I forgot! A few days ago I re-became an Amazon Associate. Re-became is a strong proud word.
Any time I add an image that’s a link to Amazon, like above, if you click on it and buy ANYTHING on Amazon right then, I get credit for it. So, for example, if you wanted Amazon Prime, or a knife for severing parts, or the box set of Thirtysomething, which I don’t know if that exists but hooo care you get my point, all you have to do is go to Amazon from my page. It doesn’t cost you extra and I get some $$.
Or let’s say you want this unicorn head whose hair you can style. Or let’s say you want a book and not a unicorn head at all. You can STILL click on that unicorn’s head and it will get you to Amazon to buy said book and it still counts as a purchase you made from my blog.
This is all good news because today I go see a trainer. Yes.
I am ENORMOUS and I hate myself. I don’t even weigh the most I’ve ever weighed, it’s just that oh my god what happened and why am I Jabba the Hut. So I told myself I’d do Tracy Anderson each morning and I’ve done it like twice. Then I told myself I’d go to the gym and I know if I do I’d just go walk on the treadmill and look the same after.
Then I said I’d get up early to go to yoga ONE MILE AWAY but have I ever gone? We also have free yoga at work and HAVE I EVER GONE?

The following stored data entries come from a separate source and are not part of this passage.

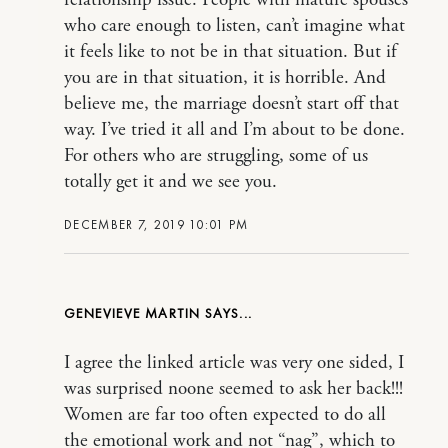
who care enough to listen, can’t imagine what
it feels like to not be in that situation. But if
you are in that situation, it is horrible. And
believe me, the marriage doesn’t start off that
way. I’ve tried it all and I’m about to be done.
For others who are struggling, some of us
totally get it and we see you.
DECEMBER 7, 2019 10:01 PM
GENEVIEVE MARTIN
I agree the linked article was very one sided, I
was surprised noone seemed to ask her back!!!
Women are far too often expected to do all
the emotional work and not “nag”, which to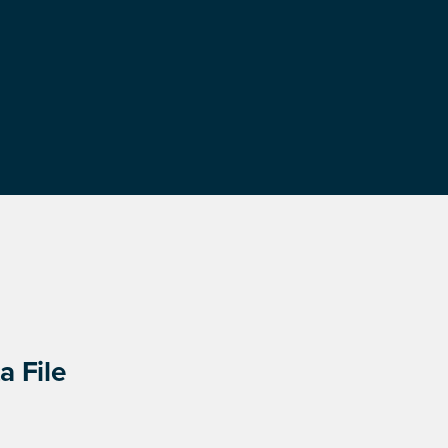
a File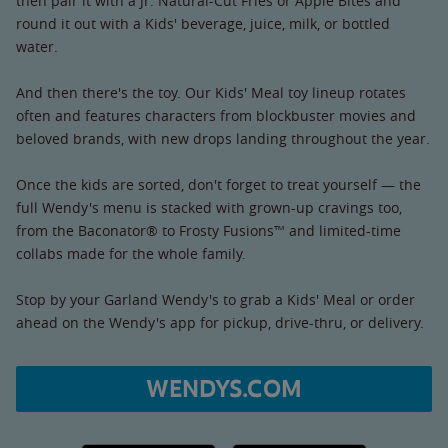
then pair it with a Jr. Natural-Cut Fries or Apple Bites and
round it out with a Kids' beverage, juice, milk, or bottled
water.
And then there's the toy. Our Kids' Meal toy lineup rotates
often and features characters from blockbuster movies and
beloved brands, with new drops landing throughout the year.
Once the kids are sorted, don't forget to treat yourself — the
full Wendy's menu is stacked with grown-up cravings too,
from the Baconator® to Frosty Fusions™ and limited-time
collabs made for the whole family.
Stop by your Garland Wendy's to grab a Kids' Meal or order
ahead on the Wendy's app for pickup, drive-thru, or delivery.
WENDYS.COM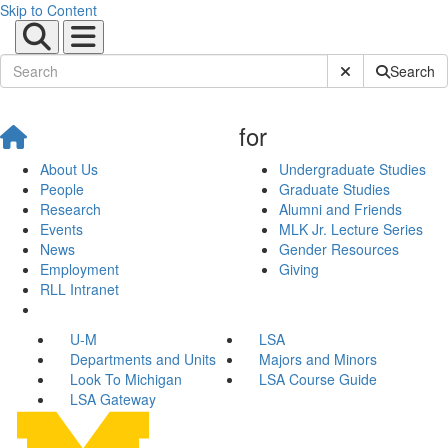
Skip to Content
Submit Site Sear
Search
for
About Us
Undergraduate Studies
People
Graduate Studies
Research
Alumni and Friends
Events
MLK Jr. Lecture Series
News
Gender Resources
Employment
Giving
RLL Intranet
U-M
LSA
Departments and Units
Majors and Minors
Look To Michigan
LSA Course Guide
LSA Gateway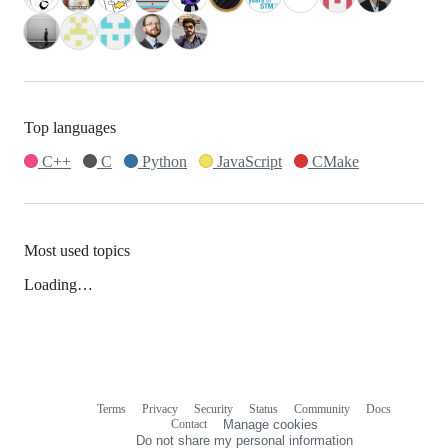
Top languages
C++
C
Python
JavaScript
CMake
Most used topics
Loading…
Terms
Privacy
Security
Status
Community
Docs
Footer
Footer
Contact
Manage cookies
navigation
Do not share my personal information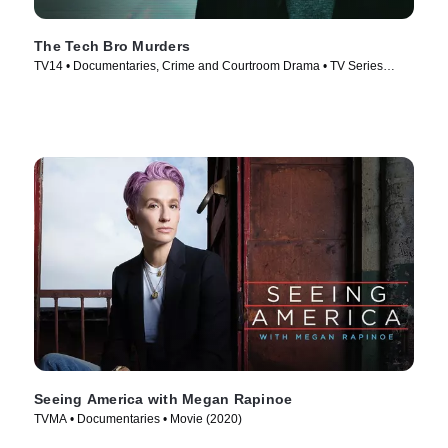
The Tech Bro Murders
TV14 • Documentaries, Crime and Courtroom Drama • TV Series
(2025)
Seeing America with Megan Rapinoe
TVMA • Documentaries • Movie (2020)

Well. Yes. Once. In like 2013.
So, this way I have to show up because someone is waiting for me. She’s someone Austin recommended and have you all seen Austin? Anyway, extra cash to help pay for this would be nice. CLICK ON THAT UNICORN HEAD. GET YOU SOMETHING OFFA AMAZON!
And you don’t have to be all snotty and be like, “I already am hooked up on Amazon with a REPUTABLE CHARITY, JUNE, and can’t go on there through you.” Geez Louise, that’s fine. Stop making me feel bad for trying to make a little money in the least-intrusive way possible. Am I all BUY MY BOOK? Am I all BUY MY TUPPERWARE? Am I all PAY TO READ THIS BLOG? No. I’m putting in an image you can click on or not.
People get so pissy about money. I’d say out of all the bloggers I know I’m the least mercenary.
Not that there are any bloggers anymore.
Oh, dear, I’d better go. I have to find workout clothes and so on.